Activation of central CRF receptor 1 by cortagine results in enhanced passive coping with a naturalistic threat in mice.

CRF receptor subtype 1 (CRF1), abundantly expressed in the central nervous system, has been implicated in defensive behavior in rodents. Pharmacological activation of CRF1 by peptidic agonists results in enhancement of anxiety-like behavior. However, receptor specificity of commonly used agonists was confounded by significant affinity to other receptors and widely used laboratory tests of experimental anxiety suffer from artificial aversive stimulation (e.g. electric shock), and limited measures of anxiety-like behavior. We used the recently developed, CRF1-selective agonist cortagine in a mouse model of defensive behaviors under semi-natural conditions, the rat exposure test (RET).
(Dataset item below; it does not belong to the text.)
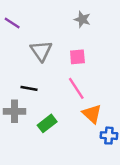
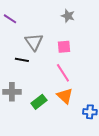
black line: (29, 88) -> (22, 60), moved
orange triangle: (92, 114) -> (65, 96), moved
Cortagine was injected bilaterally into the cerebral ventricles (i.c.v.) of male C57Bl/6J mice, 20min before exposure to a rat in specifically designed box that evokes a wide variety of defensive behaviors such as active/passive avoidance, freezing, risk assessment, and burying. Pre-injection of the CRF receptor antagonist acidic astressin was used to test for receptor specificity of the observed cortagine effects. A control experiment with no rat present was performed to test for baseline effects of cortagine in the exposure setup. Cortagine dose-dependently enhanced passive avoidance and freezing while burying was decreased. CRF receptor antagonism reliably blocked the effects of cortagine. Our results confirm previous findings of anxiogenic-like effects of cortagine, and demonstrate the usefulness of the RET in investigating differential pattering of drug-induced anxiety-like behavior in mice. In conclusion, our results suggest that CRF1 activation in forebrain areas promotes passive coping with the natural threat presented in the RET.